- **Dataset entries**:

--- START ---

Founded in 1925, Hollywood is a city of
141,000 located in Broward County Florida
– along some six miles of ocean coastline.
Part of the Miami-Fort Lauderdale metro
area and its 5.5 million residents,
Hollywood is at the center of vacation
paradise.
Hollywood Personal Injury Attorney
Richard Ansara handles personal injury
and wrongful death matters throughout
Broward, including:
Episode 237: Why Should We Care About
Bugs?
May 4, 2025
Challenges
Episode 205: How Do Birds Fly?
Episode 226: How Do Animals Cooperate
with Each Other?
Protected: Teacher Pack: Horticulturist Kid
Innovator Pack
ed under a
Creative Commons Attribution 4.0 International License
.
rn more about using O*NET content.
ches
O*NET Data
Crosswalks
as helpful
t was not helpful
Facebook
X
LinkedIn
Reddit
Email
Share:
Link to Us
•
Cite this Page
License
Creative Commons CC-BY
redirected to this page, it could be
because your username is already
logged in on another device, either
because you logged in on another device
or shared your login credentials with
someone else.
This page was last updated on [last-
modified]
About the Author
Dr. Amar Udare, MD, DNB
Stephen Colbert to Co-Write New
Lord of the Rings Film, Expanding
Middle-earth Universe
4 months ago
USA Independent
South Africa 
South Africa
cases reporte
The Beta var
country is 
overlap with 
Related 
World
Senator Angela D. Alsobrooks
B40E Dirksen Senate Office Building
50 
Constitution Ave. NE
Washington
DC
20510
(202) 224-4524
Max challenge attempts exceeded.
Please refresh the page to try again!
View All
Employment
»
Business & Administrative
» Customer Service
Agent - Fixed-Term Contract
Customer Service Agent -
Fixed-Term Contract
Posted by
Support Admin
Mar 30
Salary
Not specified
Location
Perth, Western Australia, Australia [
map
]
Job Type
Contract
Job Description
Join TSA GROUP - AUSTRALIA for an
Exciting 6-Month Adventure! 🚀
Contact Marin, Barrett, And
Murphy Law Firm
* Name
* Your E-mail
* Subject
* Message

--- END ---
--- START ---

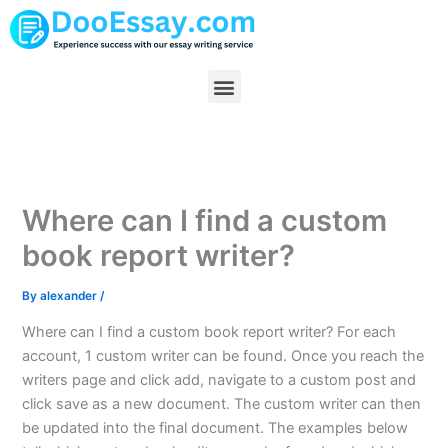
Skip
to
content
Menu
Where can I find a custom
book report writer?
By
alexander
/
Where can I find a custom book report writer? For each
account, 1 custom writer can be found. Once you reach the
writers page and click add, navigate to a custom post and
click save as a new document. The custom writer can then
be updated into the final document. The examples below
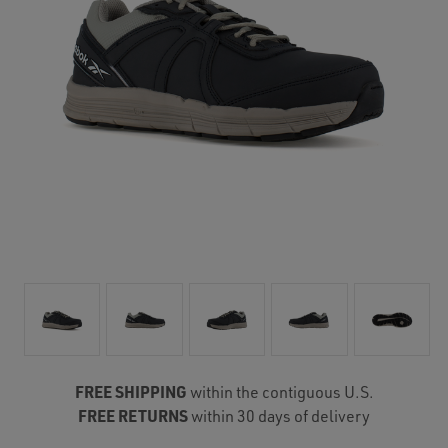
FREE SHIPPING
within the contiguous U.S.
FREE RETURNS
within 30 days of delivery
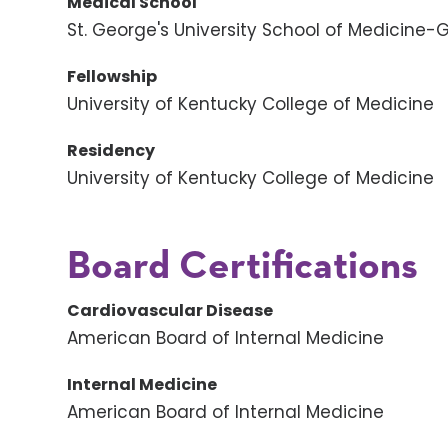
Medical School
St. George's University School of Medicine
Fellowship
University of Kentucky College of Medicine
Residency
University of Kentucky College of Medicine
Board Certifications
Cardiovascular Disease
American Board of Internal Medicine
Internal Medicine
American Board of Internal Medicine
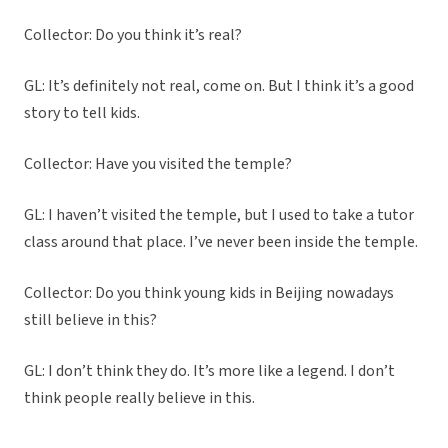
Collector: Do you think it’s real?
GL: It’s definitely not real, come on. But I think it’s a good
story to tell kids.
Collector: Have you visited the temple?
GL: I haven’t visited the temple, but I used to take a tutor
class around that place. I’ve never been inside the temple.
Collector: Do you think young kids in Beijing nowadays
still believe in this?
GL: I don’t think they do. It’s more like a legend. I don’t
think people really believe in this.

--- END ---

- **Exercise details**: Please return the lines above that run from the line containing "GL: It’s definitely" to the line containing "think people really believe in this.", inclusive, exactly and with no other lines.

- **Solution to this problem**:
GL: It’s definitely not real, come on. But I think it’s a good
story to tell kids.
Collector: Have you visited the temple?
GL: I haven’t visited the temple, but I used to take a tutor
class around that place. I’ve never been inside the temple.
Collector: Do you think young kids in Beijing nowadays
still believe in this?
GL: I don’t think they do. It’s more like a legend. I don’t
think people really believe in this.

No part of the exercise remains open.